01/11/2023 - 13:10 - 14:40 CO15.1 - Cuidado, acolhimento e direitos humanos |
46129 - AS REDES AFETIVAS, O CUIDADO E A SAÚDE ENTRE PESSOAS NÃO-MONOGÂMICAS LGBT+: UMA ETNOGRAFIA DIGITAL ADRIANE SOARES GALDINO - UFPE, ALEF DIOGO DA SILVA SANTANA - USP, EDNALDO CAVALCANTE DE ARAÚJO - UFPE
Apresentação/Introdução A Lei Orgânica da Saúde estabelece o acesso integral à saúde como um dos seus princípios fundamentais, a fim de garantir o cuidado a todos os indivíduos (BRASIL, 1990). No entanto, os serviços de saúde e políticas públicas que sustentam e reproduzem a mono e cisnormatividade como a “natural”, divergem das formulações no que se discute família, saúde, cuidado e relações sociais que os sujeitos dissidentes à norma reivindicam para si (PAULINO; RASERA; TEIXEIRA, 2019; SANTOS; SILVA; FERREIRA, 2019). O processo social que ignora a existência de pessoas não-monogâmicas na sociedade resulta também em instituições e profissionais de saúde que não se mostram preparados para lidar com as demandas de saúde dessa população. Assim, interpretamos que seja importante realçar questões acerca da concepção de família, cuidado e saúde de indivíduos LGBTI+ não-monogâmicos, sobretudo, em uma perspectiva que mais questiona tais categorias analíticas do que as consideram como questões dadas.
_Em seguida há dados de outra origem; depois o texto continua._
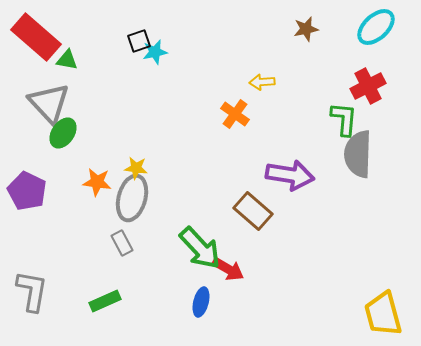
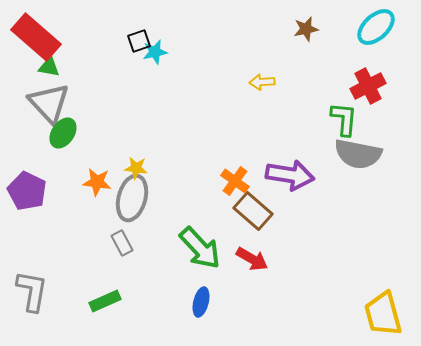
green triangle: moved 18 px left, 7 px down
orange cross: moved 67 px down
gray semicircle: rotated 81 degrees counterclockwise
red arrow: moved 24 px right, 10 px up
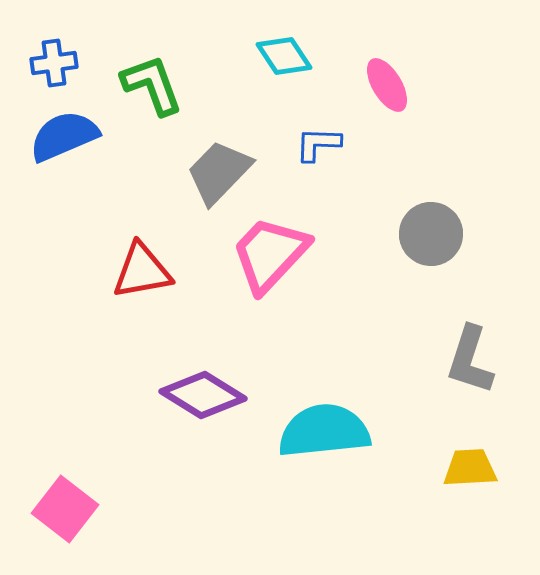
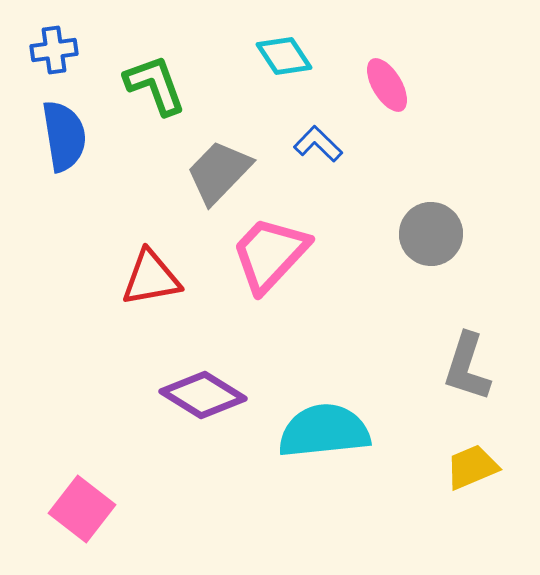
blue cross: moved 13 px up
green L-shape: moved 3 px right
blue semicircle: rotated 104 degrees clockwise
blue L-shape: rotated 42 degrees clockwise
red triangle: moved 9 px right, 7 px down
gray L-shape: moved 3 px left, 7 px down
yellow trapezoid: moved 2 px right, 1 px up; rotated 20 degrees counterclockwise
pink square: moved 17 px right
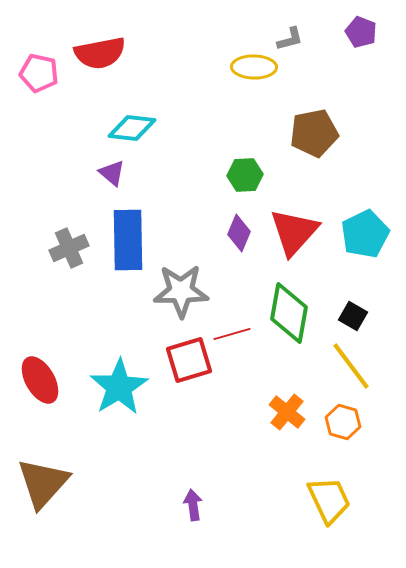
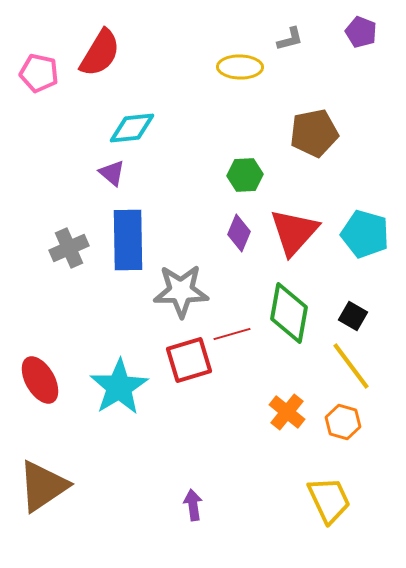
red semicircle: rotated 48 degrees counterclockwise
yellow ellipse: moved 14 px left
cyan diamond: rotated 12 degrees counterclockwise
cyan pentagon: rotated 30 degrees counterclockwise
brown triangle: moved 3 px down; rotated 14 degrees clockwise
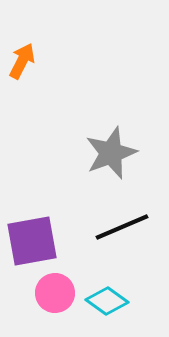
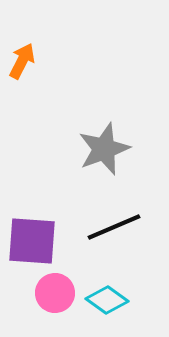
gray star: moved 7 px left, 4 px up
black line: moved 8 px left
purple square: rotated 14 degrees clockwise
cyan diamond: moved 1 px up
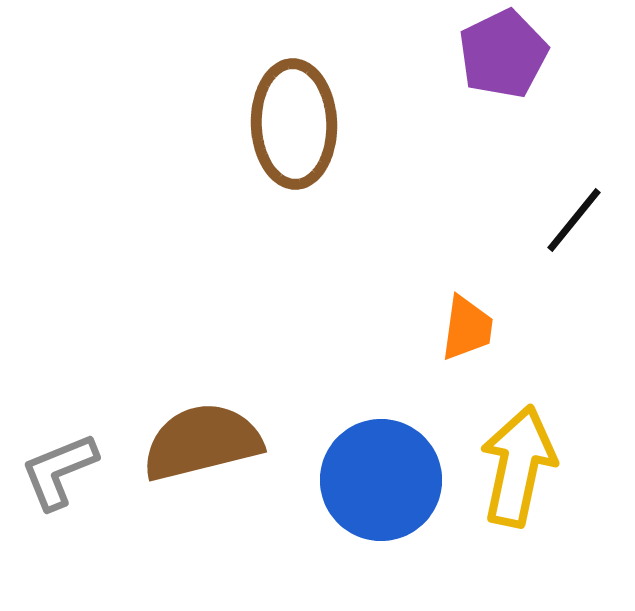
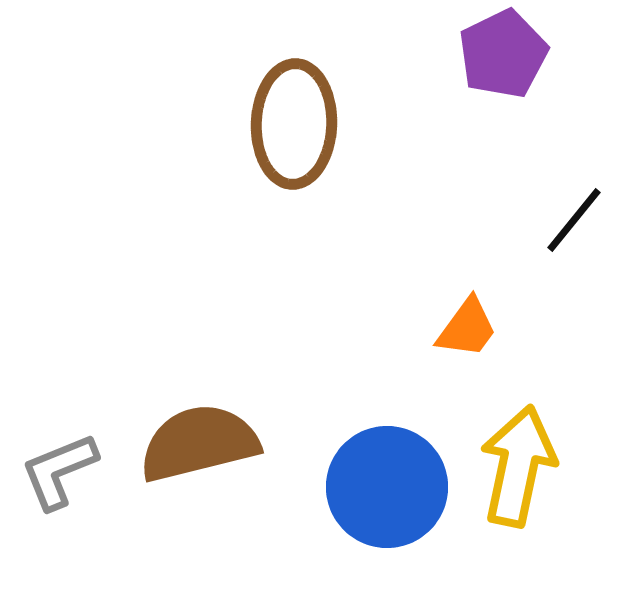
brown ellipse: rotated 4 degrees clockwise
orange trapezoid: rotated 28 degrees clockwise
brown semicircle: moved 3 px left, 1 px down
blue circle: moved 6 px right, 7 px down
Objetivos Analisar a concepção de família, cuidado e saúde de pessoas LGBTI+ não-monogâmicas membras de um grupo on-line.
Metodologia O referencial teórico-metodológico utilizado foi a etnografia digital (HINE, 2020). A pesquisa de campo ocorreu entre setembro de 2021 e agosto de 2022 e foi conduzida pelos principais pesquisadores em um grupo no WhatsApp de pessoas não-monogâmicas intitulado "NM em foco - Debates NM 1". Após 11 meses de observação participante, realizamos convites para 4 interlocutores participarem de entrevistas individuais, seguindo os critérios de inclusão: a) ser pessoa LGBTI+ membros do grupo em questão; b) ser não-monogâmico; c) ter idade igual ou superior a 18 anos; e d) aceitaram participar voluntariamente da pesquisa por meio da concordância com o Termo de Consentimento Livre e Esclarecido. As entrevistas ocorreram via Google Meet, com duração média de 70 minutos. Os chats públicos do grupo investigado também foram considerados como material empírico e foram analisados utilizando a análise temática de Flick (2009). A triangulação metodológica foi utilizada para garantir a confiabilidade do estudo.
Resultados e discussão O modelo familiar burguês monogâmico, e a própria lógica da família nuclear, reiteradamente rejeitada pelos membros, é ponto central das discussões e problematizações realizadas no grupo. Embora o conceito de família nuclear seja rejeitado, identificamos que ainda não há um consenso sobre como seria o modelo ideal. Pode-se afirmar que a definição de família para os participantes integra aspectos subjetivos que vão além das definições de configuração familiar institucionalizadas baseadas em fatores biológicos e legais, ligada, inclusive, a aspectos de convivência (WAGNER, 2011). Para os interlocutores, as redes, os laços afetivos e a troca baseada em afinidades mútuas – sem, necessariamente, ter algum grau de parentesco sanguíneo ou vínculo com instituição jurídica, estão mais próximas como modelos que devem ser alcançados para se viver. As discussões sobre saúde e cuidado com nossos interlocutores eram balizadas a partir de experiências vivenciadas não só nas relações afetivas-sexuais, mas também no acesso dessas pessoas aos serviços de saúde. Apesar disso, identificamos que ao abordar a temática sobre saúde, houve divergências que nos parecem estar associadas às perspectivas, pontos de partidas e marcadores– raça, classe, deficiência e gênero. A saúde mental para os interlocutores se mostra como um aspecto importante a ser considerado dentro das relações não-monogâmicas, considerando, principalmente, o contexto de viver em uma sociedade que reproduz a monogamia incessantemente, modulando as experiências de vida e a própria subjetividade dos interlocutores.
Conclusões/Considerações finais No que se refere ao conceito de família, identificamos o distanciamento das pessoas não-monogâmicas em relação ao conceito nuclear. No entanto, as divergências no discurso indicam um processo em andamento de legitimação e rompimento radical com a ideia socialmente estabelecida do que é ser família. Nesse sentido, pensar uma alternativa à ideia de família, emerge a partir da ideia de redes: afetivas, de cuidado e coletivas, todas baseadas na ajuda mútua e na consciência ancestral. Ao abordar saúde e cuidado, o discurso é acentuado por marcadores de raça, classe e gênero. A noção de saúde e cuidado é modelada pelos contextos sociais vivenciados por cada indivíduo, incluindo o acesso aos serviços de saúde. Para os interlocutores, há uma problemática na prestação dos serviços de saúde, que não atendem efetivamente às suas demandas de cuidado. A investigação também sugere a necessidade de explorar a realidade das pessoas LGBTI+ não-monogâmicas negras, especialmente no que diz respeito à saúde mental, pois as diferentes posições sociais e seus respectivos marcadores, como classe e raça, influenciam as formas de acessar, ver e experimentar o mundo.